What to do: In the listing below, find each line that holds "Friends" and list it.

Listed entries:
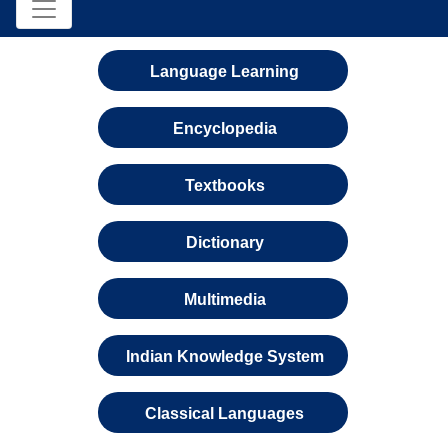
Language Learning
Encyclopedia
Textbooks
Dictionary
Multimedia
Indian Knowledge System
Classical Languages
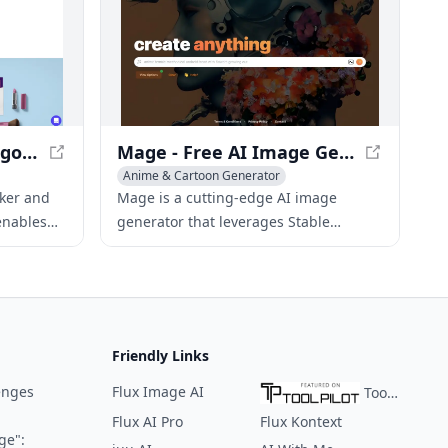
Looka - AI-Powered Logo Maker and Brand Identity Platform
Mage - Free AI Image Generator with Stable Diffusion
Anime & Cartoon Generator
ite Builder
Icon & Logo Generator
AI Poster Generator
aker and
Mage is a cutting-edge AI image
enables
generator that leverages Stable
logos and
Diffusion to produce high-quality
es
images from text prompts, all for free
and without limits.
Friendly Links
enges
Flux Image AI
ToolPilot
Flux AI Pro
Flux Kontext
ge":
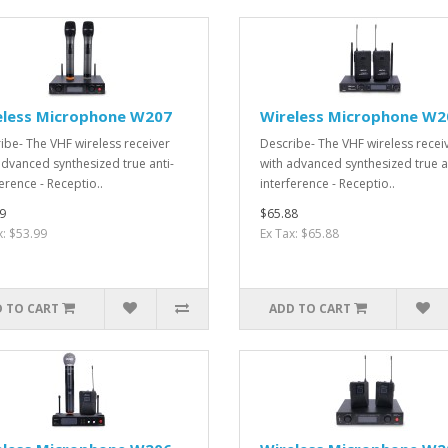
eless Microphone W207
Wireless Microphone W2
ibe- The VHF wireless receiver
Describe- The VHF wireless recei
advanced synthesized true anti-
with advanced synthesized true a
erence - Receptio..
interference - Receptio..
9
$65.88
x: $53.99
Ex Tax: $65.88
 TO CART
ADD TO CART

==

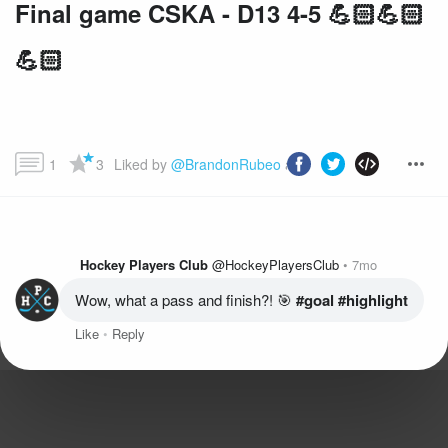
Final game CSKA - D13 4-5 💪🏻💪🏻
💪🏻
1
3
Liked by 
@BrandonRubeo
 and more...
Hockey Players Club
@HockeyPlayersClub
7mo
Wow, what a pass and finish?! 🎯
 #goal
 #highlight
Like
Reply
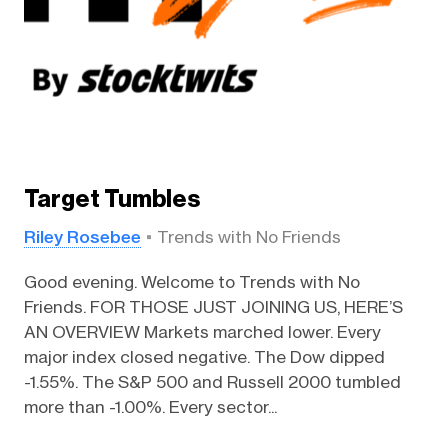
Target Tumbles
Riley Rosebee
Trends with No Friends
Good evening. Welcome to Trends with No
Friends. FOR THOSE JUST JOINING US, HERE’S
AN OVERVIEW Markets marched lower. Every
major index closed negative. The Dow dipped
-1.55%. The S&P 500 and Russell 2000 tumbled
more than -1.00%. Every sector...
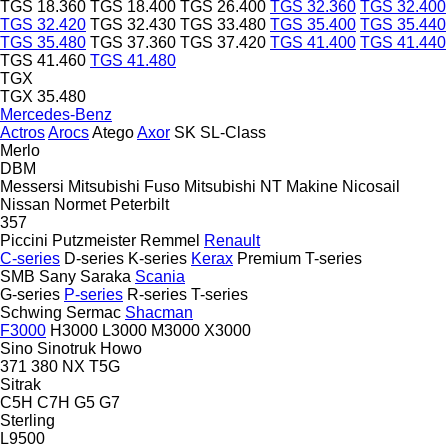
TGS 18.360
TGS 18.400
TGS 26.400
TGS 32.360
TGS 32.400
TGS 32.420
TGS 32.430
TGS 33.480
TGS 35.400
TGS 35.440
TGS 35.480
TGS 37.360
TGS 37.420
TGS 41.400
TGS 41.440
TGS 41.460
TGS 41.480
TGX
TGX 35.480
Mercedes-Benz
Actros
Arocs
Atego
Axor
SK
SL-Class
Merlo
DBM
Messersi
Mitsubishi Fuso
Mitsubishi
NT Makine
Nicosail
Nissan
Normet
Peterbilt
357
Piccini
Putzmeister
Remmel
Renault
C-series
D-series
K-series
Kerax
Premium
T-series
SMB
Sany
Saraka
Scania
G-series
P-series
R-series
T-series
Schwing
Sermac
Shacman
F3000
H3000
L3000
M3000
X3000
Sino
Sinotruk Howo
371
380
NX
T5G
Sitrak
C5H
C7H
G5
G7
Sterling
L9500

Exercise solution:
Trends with No Friends
Friends. FOR THOSE JUST JOINING US, HERE’S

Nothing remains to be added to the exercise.